In the western movie ‘Two mules for Sister Sara’ starring Clint Eastwood and Shirley MacLaine I remember this dialogue reflecting on a trading a mules for a burro.
Not being conversant with the ways of West, I was puzzled by this cultural reference. But I guess a mule, which is hybrid of a horse and donkey, is much more valued beast than a burro/donkey/ass in the arid areas of rural Mexico. So to trade a burro for a mule before a journey over difficult terrain would be seen as a particularly poor bargain. To be fair to MacLaines’ Sister Sara character, she may not be much good at trading livestock, but she does later reveal herself to far more adept at maximising her own value in the Wild West.
I guess mules have greater value because of their load carrying capacity?
All right, it’s a small shrine, let’s make it a small prayer.
Buenos dias, hermana.
You see, Mr Hogan, what a little prayer can do?
The Lord provided a kind gentleman
who accepted my mule for this creature of God.
Now I can still be with you.
Your mule for that burro?
If that kind gentleman traded you even,
you won't be meeting up with him in heaven.
A similar story was told in the Vietnam War about a missing Huey helicopter, per Robert Mason’s excellent memoir of his experiences flying Hueys in that war, Chickenhawk. I’m sure it’s happened long before those two incidents too. Ships lost at sea seem an obvious application.
For the OP, a significant advantage is mules/donkeys require significantly less forage, pound for pound—roughly half, according to the following cite—and said forage can be lower quality as well. See, this article on feeding horse versus donkeys, at Stable Management.
Has anyone yet clarified that while mules are crossbred and almost always sterile, donkeys are, in fact, normally occurring animals? They are. They were domesticated millennia ago but they breed normally.
In addition to the many, many posts about the physical benefits of a mule versus a horse in work, I think it has to be emphasized that they eat WAY less. In a developing nation, that’s a big deal.
I wonder if this could be referring to a case of mule/horse chimerism? A female horse could breed with both a male horse and a male donkey, with two fertilized ovum resulting, one of which is a full-breed horse and the other is a mule, and the replicating cells then merge to create a single offspring. When I Googled this possibility, I found a few articles that mentioned a mule giving birth, and that 3rd generation foal was found to be a chimera, so chimerism does appear to occur in equines. If the cells of the reproductive organs were primarily full-breed horse, that chimera mule could breed with a horse and produce a normal full-breed horse foal. Could chimerism be one of the main explanations for the rare mules and hinnies that are able to reproduce?

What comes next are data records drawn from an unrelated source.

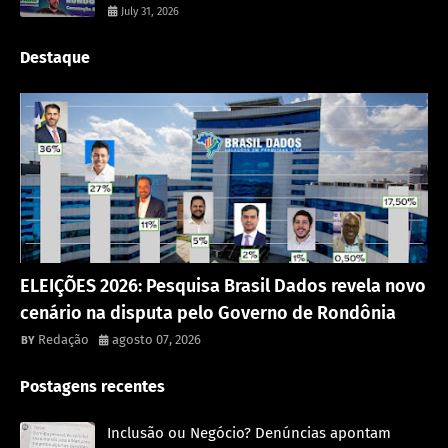
July 31, 2026
Destaque
Política
ELEIÇÕES 2026: Pesquisa Brasil Dados revela novo
cenário na disputa pelo Governo de Rondônia
Redação
agosto 07, 2026
Postagens recentes
Inclusão ou Negócio? Denúncias apontam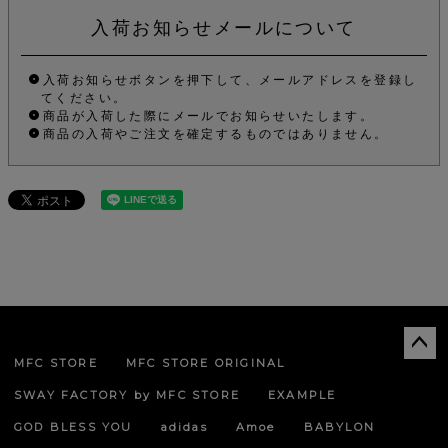
入荷お知らせメールについて
入荷お知らせボタンを押下して、メールアドレスを登録し
てください。
商品が入荷した際にメールでお知らせいたします。
商品の入荷やご注文を確定するものではありません。
MFC STORE
MFC STORE ORIGINAL
ペー
ジト
SWAY FACTORY by MFC STORE
EXAMPLE
ップ
へ
GOD BLESS YOU
adidas
Amoe
BABYLON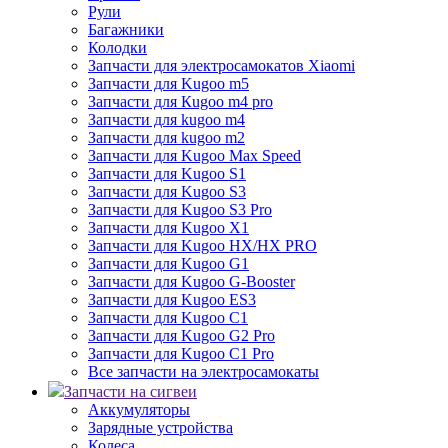
Рули
Багажники
Колодки
Запчасти для электросамокатов Xiaomi
Запчасти для Kugoo m5
Запчасти для Кugoo m4 pro
Запчасти для kugoo m4
Запчасти для kugoo m2
Запчасти для Kugoo Max Speed
Запчасти для Kugoo S1
Запчасти для Kugoo S3
Запчасти для Kugoo S3 Pro
Запчасти для Kugoo X1
Запчасти для Kugoo HX/HX PRO
Запчасти для Kugoo G1
Запчасти для Kugoo G-Booster
Запчасти для Kugoo ES3
Запчасти для Kugoo C1
Запчасти для Kugoo G2 Pro
Запчасти для Kugoo C1 Pro
Все запчасти на электросамокаты
Запчасти на сигвеи
Аккумуляторы
Зарядные устройства
Колеса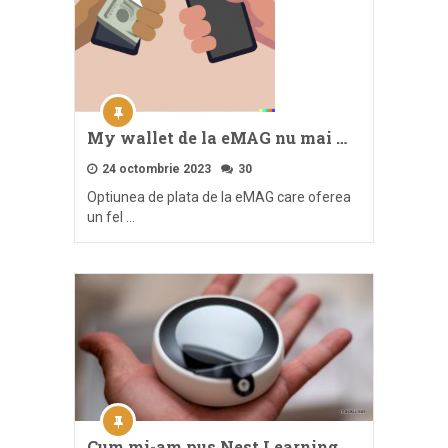
My wallet de la eMAG nu mai …
24 octombrie 2023
30
Optiunea de plata de la eMAG care oferea
un fel …
Cum mi-am pus Nest Learning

That sounds plausible. The articles were magazine type articles and there hadn’t been actual research into the mechanisms.
I know that as female cats develop, their proto-skin cells have to choose which X chromosome to use, the one from the mother or the one from the father. Which is why only a cat with XX chromosomes can be calico. An XXY cat can be calico and look male, but it will usually be sterile.
When I read the mule articles, I assumed something similar was happening, but that it was statistically unlikely for enough proto-reproductive cells to be from the father or the mother to be significant.
Chimerism is a more interesting explanation. There could be experiments.
That raises an interesting question about the “Tradition” number in Fiddler on the Roof. Tevya tells us the story of the dispute between two of the villagers over whether the animal in their transaction was a mule or a horse. But if mules were forbidden to Jews, how would there even be a question allowing for the possibility of a mule in Anatevka?
Or is this one of those things where they could have a clever workaround, like buying a mule from a goy and it’s okay, because a Jew didn’t breed it?
Maybe the forbidden nature of mules was precisely why the animal’s species (or pair of species) was important: The owner insisted that it was a horse, and thus allowed, rather than the forbidden cross-breed that the neighbor insisted it was.